How Folki Works: The Architecture of Truth
From raw catalogs to verified Knowledge Graphs: The 4-step enrichment pipeline.
# How Folki Works: The Architecture of Truth
Last Updated: January 26, 2026
Level: Technical
Reading Time: 8 Minutes
Folki is not a simple database tool or a manual input form. It is an autonomous research and structuring engine. While most PIM (Product Information Management) systems are empty boxes waiting for you to type in data, Folki is an active worker that goes out and finds the data for you.
This document outlines the technical architecture of the Folki pipeline, explaining exactly how we transform a barren "Product ID" into a rich, verified "Knowledge Graph."
Phase 1: Ingestion & Gap Analysis
The process begins when you connect Folki to your store (Shopify, WooCommerce, or custom feed).
1. The Shadow Catalog
Folki creates a readonly shadow copy of your catalog.
- Safety First: We never write directly to your live database during the research phase. All operations happen in our isolated sandbox.
- Sync State: We maintain a hash of your product data to detect when prices or titles change in your main store, triggering re-evaluation.
2. The "Thin Data" Audit
Before we research, we must know what is missing.
- Schema Mapping: We map your products to their Schema.org type (e.g., `Product` vs `Vehicle` vs `SoftwareApplication`).
- Density Scoring: We scan for "Attribute Gaps."
- *Input:* "Sony A7 IV Camera"
- *Analysis:* "Missing: Sensor Resolution, ISO Range, Battery Type, Video Codecs."
- *Verdict:* High Priority for Enrichment.
Phase 2: Autonomous Research (The Agentic Layer)
This is the core differentiator. We employ a swarm of specialized AI agents (built on LLMs like GPT-4o and Gemini 1.5 Pro) to act as specialized digital librarians.
1. Source Discovery Agent
This agent's sole job is to find the Truth.
- Strategy: It constructs complex search queries (`"Model Number + datasheet filetype:pdf"`, `"official specifications site:manufacturer.com"`).
- Filtering: It evaluates domain authority in real-time. It knows that `sony.com` is authoritative, while `gadget-rumors.xyz` is not.
2. Extraction Agent (OCR & NLP)
Once a source is found, this agent reads it.
- Vision Capabilities: It can "read" charts, tables, and infographics in PDF brochures using Computer Vision.
- Context Awareness: It distinguishes between "Package Weight" (shipping) and "Item Weight" (product spec).
- Normalization: It converts unstructured text (`"approx 2.5 lbs"`) into structured values (`value: 1.13, unit: "kg"`).
3. Verification Agent
This agent acts as the auditor.
- Cross-Referencing: It compares the extracted value against other sources.
- Hallucination Check: It runs semantic consistency checks (e.g., verifying that a "55-inch TV" doesn't have a screen size of "12 inches").
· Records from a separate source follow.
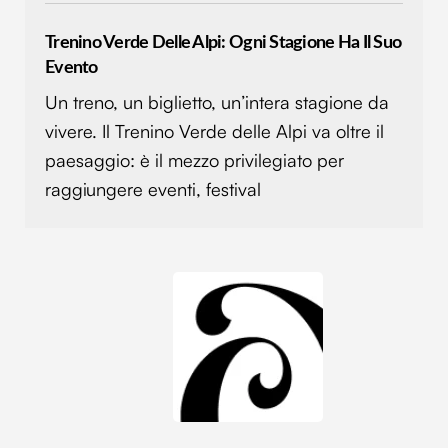
Trenino Verde Delle Alpi: Ogni Stagione Ha Il Suo
Evento
Un treno, un biglietto, un’intera stagione da
vivere. Il Trenino Verde delle Alpi va oltre il
paesaggio: è il mezzo privilegiato per
raggiungere eventi, festival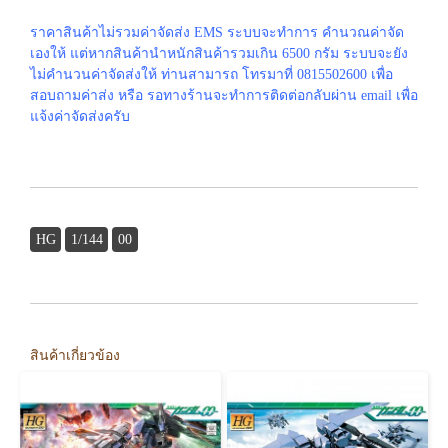
ราคาสินค้าไม่รวมค่าจัดส่ง EMS ระบบจะทำการ คำนวณค่าจัด
เองให้ แต่หากสินค้านำหนักสินค้ารวมเกิน 6500 กรัม ระบบจะยัง
ไม่คำนวนค่าจัดส่งให้ ท่านสามารถ โทรมาที่ 0815502600 เพื่อ
สอบถามค่าส่ง หรือ รอทางร้านจะทำการติดต่อกลับผ่าน email เพื่อ
แจ้งค่าจัดส่งครับ
HG
1/144
00
สินค้าเกี่ยวข้อง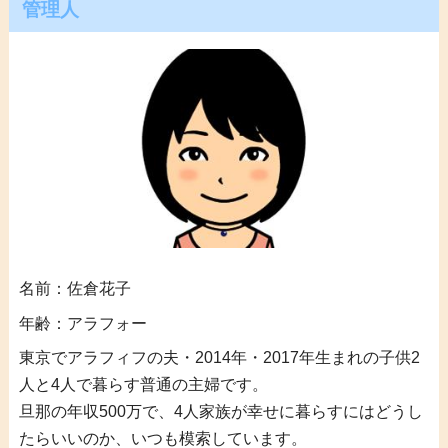
管理人
名前：佐倉花子
年齢：アラフォー
東京でアラフィフの夫・2014年・2017年生まれの子供2
人と4人で暮らす普通の主婦です。
旦那の年収500万で、4人家族が幸せに暮らすにはどうし
たらいいのか、いつも模索しています。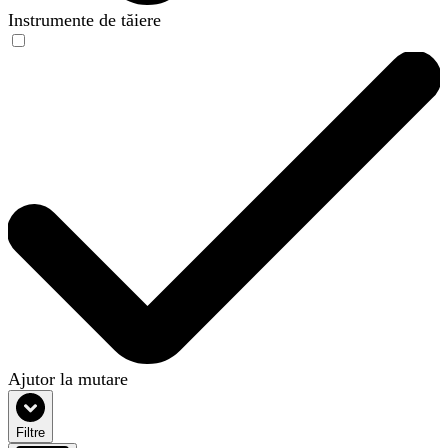
Instrumente de tăiere
Ajutor la mutare
Filtre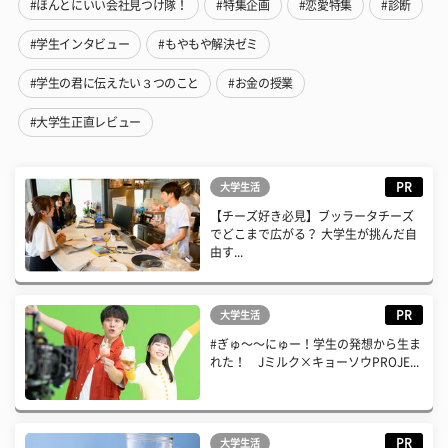
#ほんとにいい会社見つけ隊！
#特集企画
#恋愛特集
#診断
#学生インタビュー
#もやもや解決ゼミ
#学生の君に伝えたい３つのこと
#お金の授業
#大学生正直レビュー
PR
大学生活
【チーズ好き必見】ブッラータチーズ
でどこまで広がる？ 大学生が挑んだ自
由す...
PR
大学生活
#ぎゅ〜〜にゅー！学生の発想から生ま
れた！ Jミルク×キョーソウPROJE...
PR
大学生活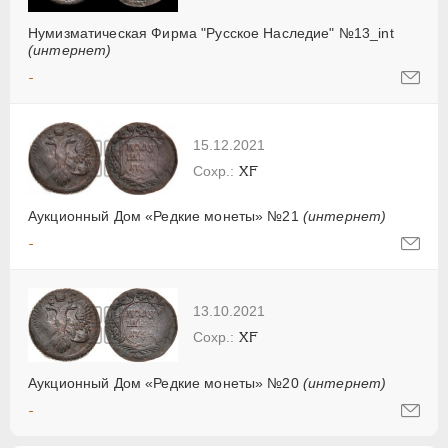
Нумизматическая Фирма "Русское Наследие" №13_int
(интернет)
-
15.12.2021
XF
Аукционный Дом «Редкие монеты» №21
(интернет)
-
13.10.2021
XF
Аукционный Дом «Редкие монеты» №20
(интернет)
-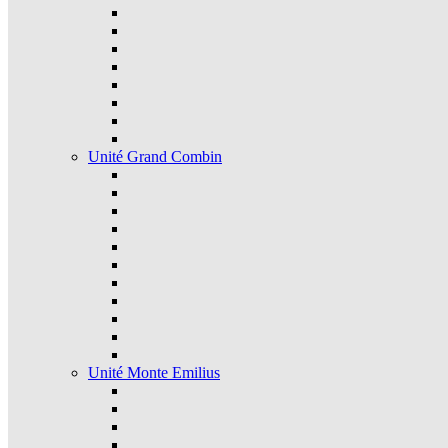
Unité Grand Combin
Unité Monte Emilius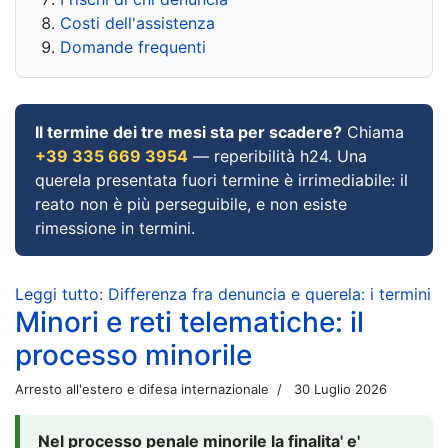
Costi dell'assistenza
Domande frequenti
Il termine dei tre mesi sta per scadere?
Chiama
+39 335 669 3954
— reperibilità h24. Una
querela presentata fuori termine è irrimediabile: il
reato non è più perseguibile, e non esiste
rimessione in termini.
Leggi tutto: Differenza fra denuncia e querela: i termini
Minori e reti telematiche: il
processo minorile
Arresto all'estero e difesa internazionale
30 Luglio 2026
Nel processo penale minorile la finalita' e'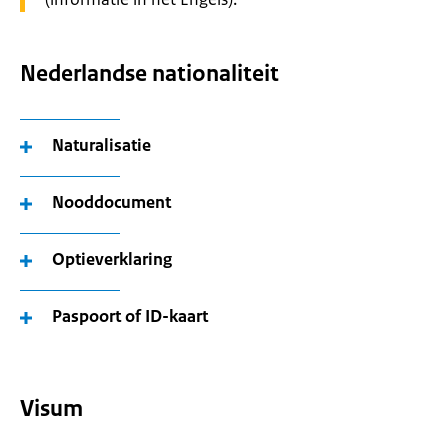
Nederlandse nationaliteit
Naturalisatie
Nooddocument
Optieverklaring
Paspoort of ID-kaart
Visum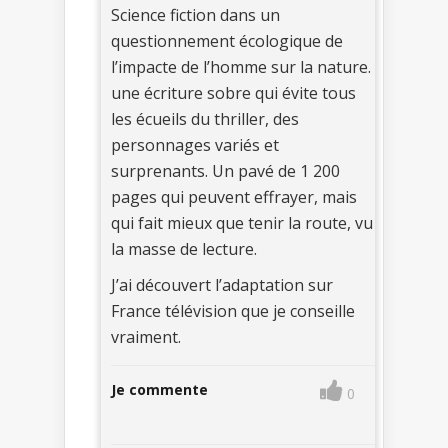
Science fiction dans un
questionnement écologique de
l’impacte de l’homme sur la nature.
une écriture sobre qui évite tous
les écueils du thriller, des
personnages variés et
surprenants. Un pavé de 1 200
pages qui peuvent effrayer, mais
qui fait mieux que tenir la route, vu
la masse de lecture.
J’ai découvert l’adaptation sur
France télévision que je conseille
vraiment.
Je commente
0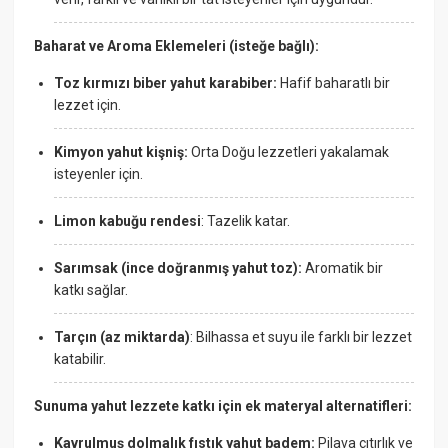
Baharat ve Aroma Eklemeleri (isteğe bağlı):
Toz kırmızı biber yahut karabiber:
Hafif baharatlı bir
lezzet için.
Kimyon yahut kişniş:
Orta Doğu lezzetleri yakalamak
isteyenler için.
Limon kabuğu rendesi
: Tazelik katar.
Sarımsak (ince doğranmış yahut toz):
Aromatik bir
katkı sağlar.
Tarçın (az miktarda)
: Bilhassa et suyu ile farklı bir lezzet
katabilir.
Sunuma yahut lezzete katkı için ek materyal alternatifleri:
Kavrulmuş dolmalık fıstık yahut badem:
Pilava çıtırlık ve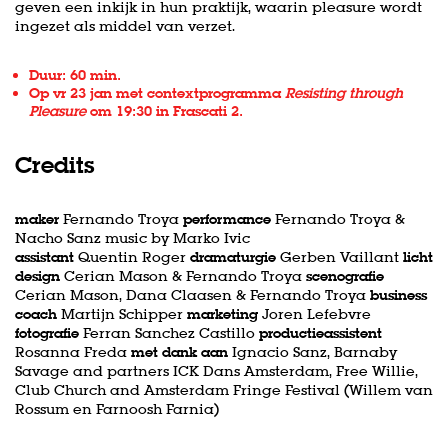
geven een inkijk in hun praktijk, waarin pleasure wordt
ingezet als middel van verzet.
Duur: 60 min.
Op vr 23 jan met contextprogramma
Resisting through
Pleasure
om 19:30 in Frascati 2.
Credits
maker
Fernando Troya
performance
Fernando Troya &
Nacho Sanz music by Marko Ivic
assistant
Quentin Roger
dramaturgie
Gerben Vaillant
licht
design
Cerian Mason & Fernando Troya
scenografie
Cerian Mason, Dana Claasen & Fernando Troya
business
coach
Martijn Schipper
marketing
Joren Lefebvre
fotografie
Ferran Sanchez Castillo
productieassistent
Rosanna Freda
met dank aan
Ignacio Sanz, Barnaby
Savage and partners ICK Dans Amsterdam, Free Willie,
Club Church and Amsterdam Fringe Festival (Willem van
Rossum en Farnoosh Farnia)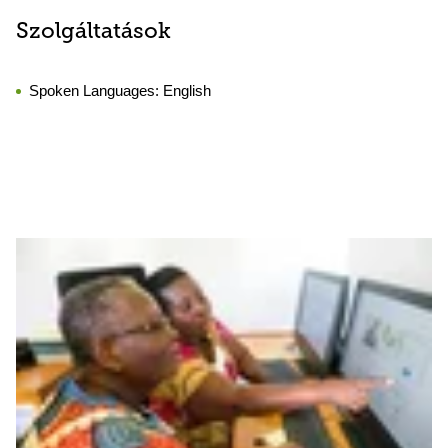
Szolgáltatások
Spoken Languages:
English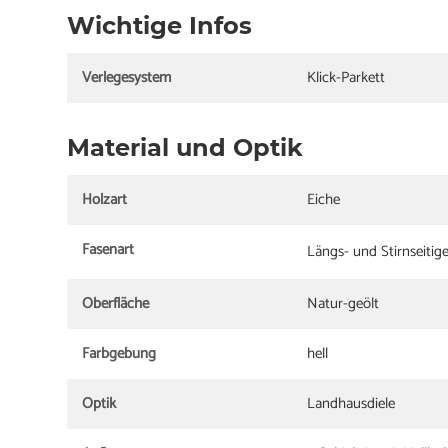
Wichtige Infos
Verlegesystem
Klick-Parkett
Material und Optik
Holzart
Eiche
Fasenart
Längs- und Stirnseitig
Oberfläche
Natur-geölt
Farbgebung
hell
Optik
Landhausdiele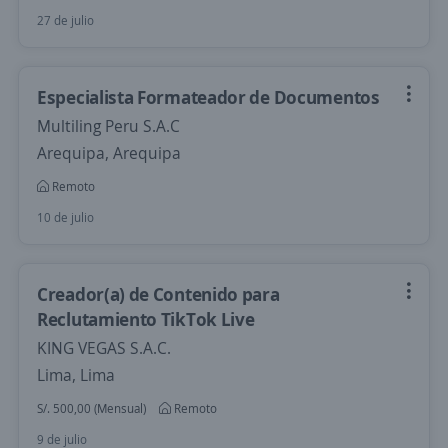
27 de julio
Especialista Formateador de Documentos
Multiling Peru S.A.C
Arequipa, Arequipa
Remoto
10 de julio
Creador(a) de Contenido para
Reclutamiento TikTok Live
KING VEGAS S.A.C.
Lima, Lima
S/. 500,00 (Mensual)
Remoto
9 de julio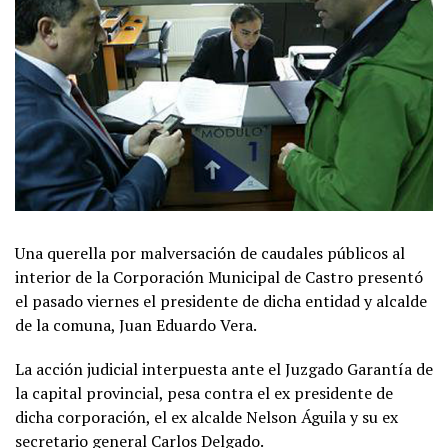
Una querella por malversación de caudales públicos al
interior de la Corporación Municipal de Castro presentó
el pasado viernes el presidente de dicha entidad y alcalde
de la comuna, Juan Eduardo Vera.
La acción judicial interpuesta ante el Juzgado Garantía de
la capital provincial, pesa contra el ex presidente de
dicha corporación, el ex alcalde Nelson Águila y su ex
secretario general Carlos Delgado.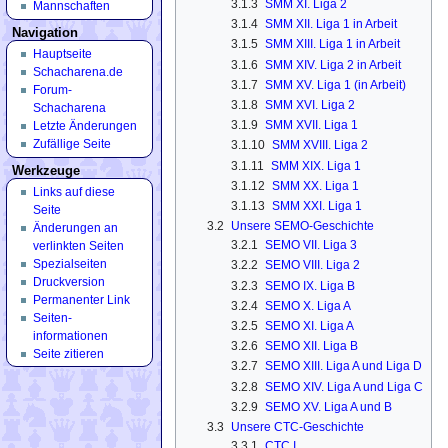
3.1.3
SMM XI. Liga 2
Mannschaften
3.1.4
SMM XII. Liga 1 in Arbeit
Navigation
3.1.5
SMM XIII. Liga 1 in Arbeit
Hauptseite
3.1.6
SMM XIV. Liga 2 in Arbeit
Schacharena.de
3.1.7
SMM XV. Liga 1 (in Arbeit)
Forum-
3.1.8
SMM XVI. Liga 2
Schacharena
3.1.9
SMM XVII. Liga 1
Letzte Änderungen
Zufällige Seite
3.1.10
SMM XVIII. Liga 2
3.1.11
SMM XIX. Liga 1
Werkzeuge
3.1.12
SMM XX. Liga 1
Links auf diese
3.1.13
SMM XXI. Liga 1
Seite
3.2
Unsere SEMO-Geschichte
Änderungen an
3.2.1
SEMO VII. Liga 3
verlinkten Seiten
Spezialseiten
3.2.2
SEMO VIII. Liga 2
Druckversion
3.2.3
SEMO IX. Liga B
Permanenter Link
3.2.4
SEMO X. Liga A
Seiten­
3.2.5
SEMO XI. Liga A
informationen
3.2.6
SEMO XII. Liga B
Seite zitieren
3.2.7
SEMO XIII. Liga A und Liga D
3.2.8
SEMO XIV. Liga A und Liga C
3.2.9
SEMO XV. Liga A und B
3.3
Unsere CTC-Geschichte
3.3.1
CTC I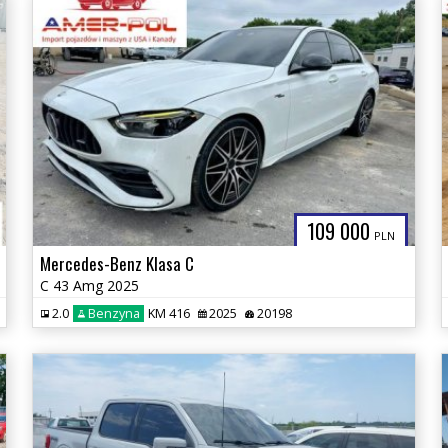
109 000
PLN
Mercedes-Benz Klasa C
C 43 Amg 2025
2.0
Benzyna
KM 416
2025
20198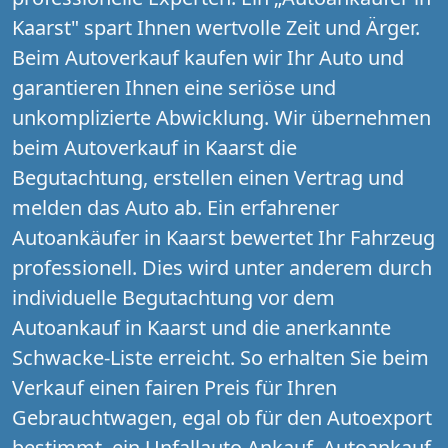
Kaarst" spart Ihnen wertvolle Zeit und Ärger.
Beim Autoverkauf kaufen wir Ihr Auto und
garantieren Ihnen eine seriöse und
unkomplizierte Abwicklung. Wir übernehmen
beim Autoverkauf in Kaarst die
Begutachtung, erstellen einen Vertrag und
melden das Auto ab. Ein erfahrener
Autoankäufer in Kaarst bewertet Ihr Fahrzeug
professionell. Dies wird unter anderem durch
individuelle Begutachtung vor dem
Autoankauf in Kaarst und die anerkannte
Schwacke-Liste erreicht. So erhalten Sie beim
Verkauf einen fairen Preis für Ihren
Gebrauchtwagen, egal ob für den Autoexport
bestimmt, ein Unfallauto Ankauf, Autoankauf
Phase 3: The Knowledge Graph Construction
Raw data is just a list. To make it "AI Ready," we must structure it into a Graph.
1. Entity Resolution
Folki understands relationships.
- *Raw:* `Lens Mount: E-mount`
- *Graph:* `[Subject: Camera] --(compatibleWith)--> [Object: E-mount System]`
This allows AI search engines to answer complex queries like *"Which cameras fit my existing lenses?"*
2. Unit Standardization
All measurements are converted to International System of Units (SI) standards for backend storage, while preserving user-friendly display formats (Imperial/Metric) for the frontend.
3. Citation Linking
We attach the Proof to the Fact. Every node in the graph carries metadata about its source URL and retrieval timestamp. This creates the "Trust Signal" required by modern search algorithms.
Phase 4: Delivery & Injection
The final phase is delivering this structured intelligence to the "eyes" of Search Engines and AI bots.
1. The JSON-LD Payload
We generate a sophisticated, nested JSON-LD script.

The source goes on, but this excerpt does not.